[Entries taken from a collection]
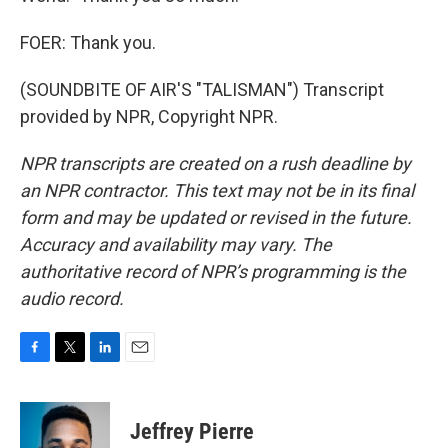
FOER: Thank you.
(SOUNDBITE OF AIR'S "TALISMAN") Transcript
provided by NPR, Copyright NPR.
NPR transcripts are created on a rush deadline by
an NPR contractor. This text may not be in its final
form and may be updated or revised in the future.
Accuracy and availability may vary. The
authoritative record of NPR’s programming is the
audio record.
F
T
L
E
a
w
i
m
c
i
n
a
e
t
k
i
Jeffrey Pierre
b
t
e
l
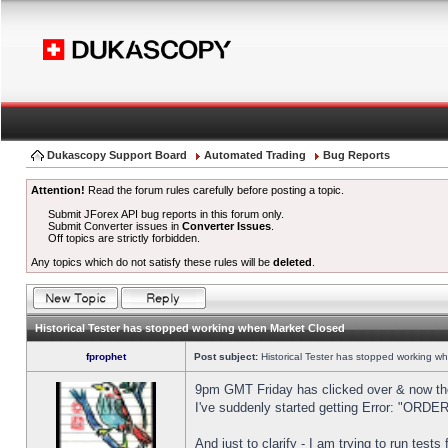
Dukascopy Support Board
Automated Trading
Bug Reports
Attention!
Read the forum rules carefully before posting a topic.
Submit JForex API bug reports in this forum only.
Submit Converter issues in
Converter Issues
.
Off topics are strictly forbidden.
Any topics which do not satisfy these rules will be
deleted
.
Historical Tester has stopped working when Market Closed
fprophet
Post subject:
Historical Tester has stopped working w
9pm GMT Friday has clicked over & now the 
I've suddenly started getting Error: "OR
And just to clarify - I am trying to run test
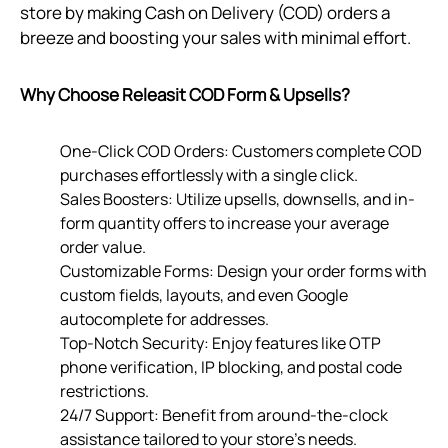
store by making Cash on Delivery (COD) orders a
breeze and boosting your sales with minimal effort.
Why Choose Releasit COD Form & Upsells?
One-Click COD Orders: Customers complete COD
purchases effortlessly with a single click.
Sales Boosters: Utilize upsells, downsells, and in-
form quantity offers to increase your average
order value.
Customizable Forms: Design your order forms with
custom fields, layouts, and even Google
autocomplete for addresses.
Top-Notch Security: Enjoy features like OTP
phone verification, IP blocking, and postal code
restrictions.
24/7 Support: Benefit from around-the-clock
assistance tailored to your store’s needs.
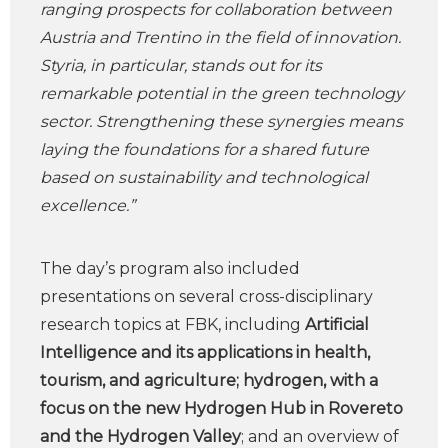
ranging prospects for collaboration between
Austria and Trentino in the field of innovation.
Styria, in particular, stands out for its
remarkable potential in the green technology
sector. Strengthening these synergies means
laying the foundations for a shared future
based on sustainability and technological
excellence.”
The day’s program also included
presentations on several cross-disciplinary
research topics at FBK, including
Artificial
Intelligence and its applications in health,
tourism, and agriculture; hydrogen, with a
focus on the new Hydrogen Hub in Rovereto
and the Hydrogen Valley
; and an overview of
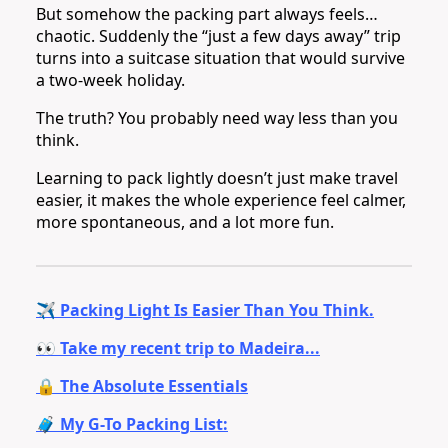
But somehow the packing part always feels…
chaotic. Suddenly the “just a few days away” trip
turns into a suitcase situation that would survive
a two-week holiday.
The truth? You probably need way less than you
think.
Learning to pack lightly doesn’t just make travel
easier, it makes the whole experience feel calmer,
more spontaneous, and a lot more fun.
✈️ Packing Light Is Easier Than You Think.
👀 Take my recent trip to Madeira...
🔒 The Absolute Essentials
🧳 My G-To Packing List:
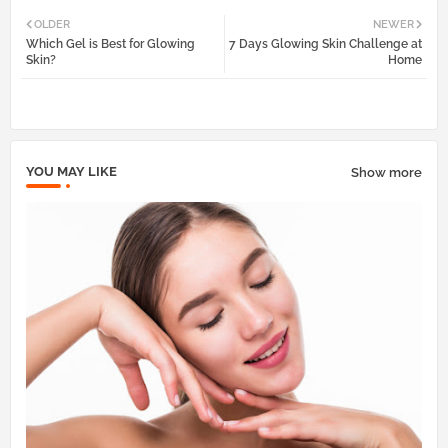
Twi
Wh
OLDER
NEWER
Which Gel is Best for Glowing
7 Days Glowing Skin Challenge at
tter
atsa
Skin?
Home
pp
YOU MAY LIKE
Show more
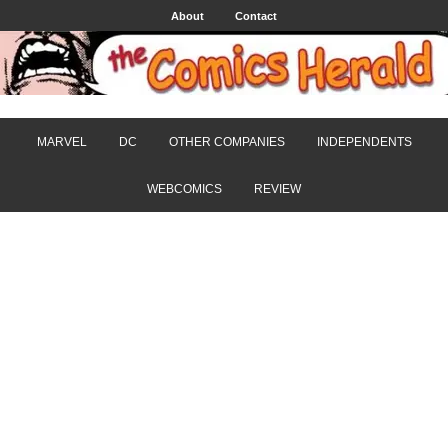
About
Contact
MARVEL
DC
OTHER COMPANIES
INDEPENDENTS
WEBCOMICS
REVIEW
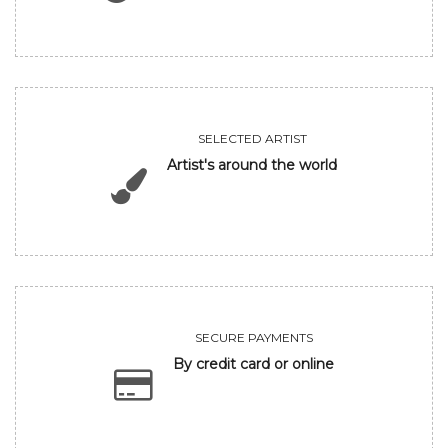
SELECTED ARTIST
Artist's around the world
SECURE PAYMENTS
By credit card or online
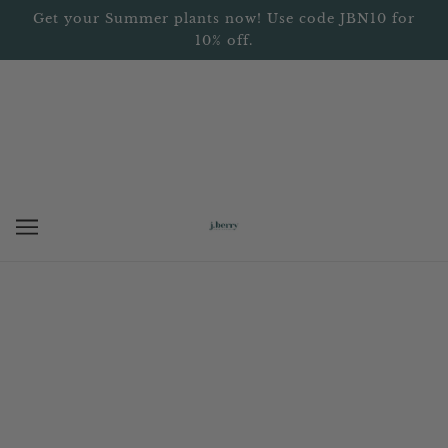
Get your Summer plants now! Use code JBN10 for
10% off.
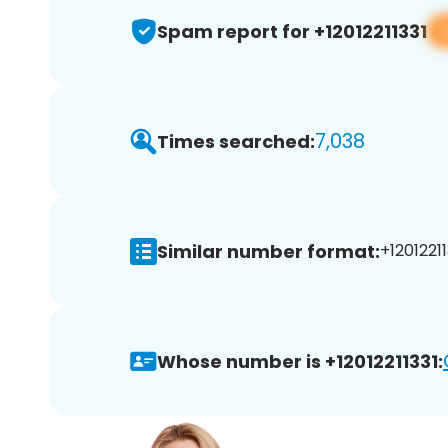
Spam report for +12012211331
7,038
Times searched:
Similar number format:
+12012211
Whose number is +12012211331:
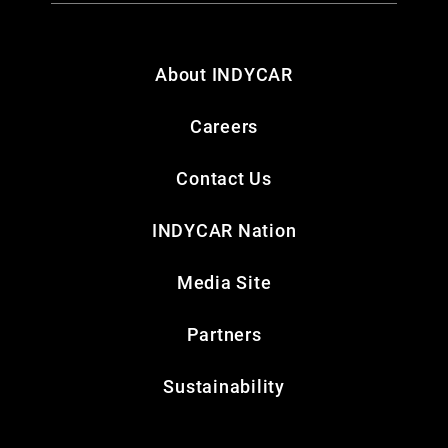
About INDYCAR
Careers
Contact Us
INDYCAR Nation
Media Site
Partners
Sustainability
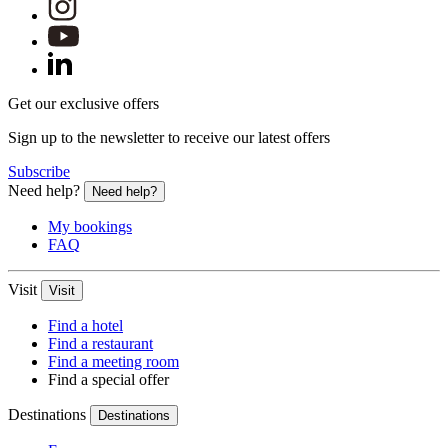
Get our exclusive offers
Sign up to the newsletter to receive our latest offers
Subscribe
Need help?
Need help?
My bookings
FAQ
Visit
Visit
Find a hotel
Find a restaurant
Find a meeting room
Find a special offer
Destinations
Destinations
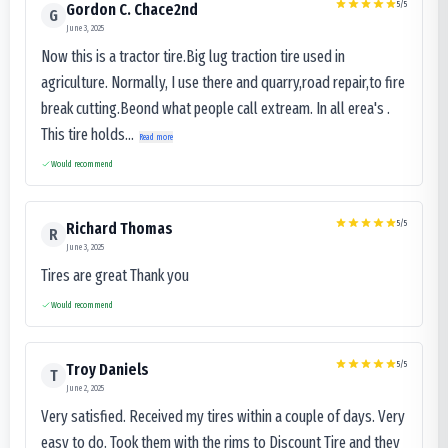
5
/5
Gordon C. Chace2nd
G
June 3, 2025
Now this is a tractor tire.Big lug traction tire used in
agriculture. Normally, I use there and quarry,road repair,to fire
break cutting.Beond what people call extream. In all erea's .
This tire holds...
Read more
Would recommend
5
/5
Richard Thomas
R
June 3, 2025
Tires are great Thank you
Would recommend
5
/5
Troy Daniels
T
June 2, 2025
Very satisfied. Received my tires within a couple of days. Very
easy to do. Took them with the rims to Discount Tire and they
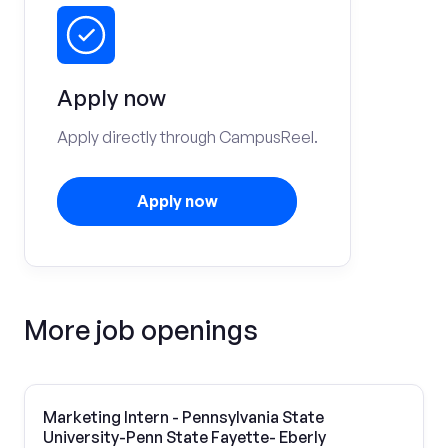
Apply now
Apply directly through CampusReel.
Apply now
More job openings
Marketing Intern - Pennsylvania State
University-Penn State Fayette- Eberly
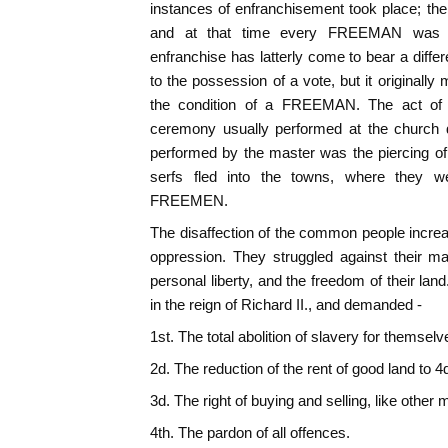
instances of enfranchisement took place; the
and at that time every FREEMAN was e
enfranchise has latterly come to bear a diffe
to the possession of a vote, but it originally 
the condition of a FREEMAN. The act of 
ceremony usually performed at the church d
performed by the master was the piercing of
serfs fled into the towns, where they 
FREEMEN.
The disaffection of the common people incre
oppression. They struggled against their ma
personal liberty, and the freedom of their la
in the reign of Richard II., and demanded -
1st. The total abolition of slavery for themselv
2d. The reduction of the rent of good land to 4
3d. The right of buying and selling, like other 
4th. The pardon of all offences.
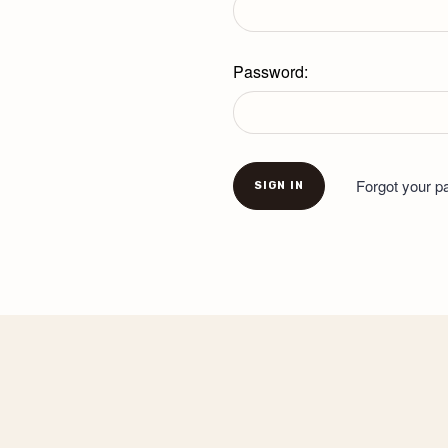
Password:
Forgot your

What to produce: For this exercise, return every line from the data that holds the string "their".

Exercise result:
oppression. They struggled against their ma
personal liberty, and the freedom of their la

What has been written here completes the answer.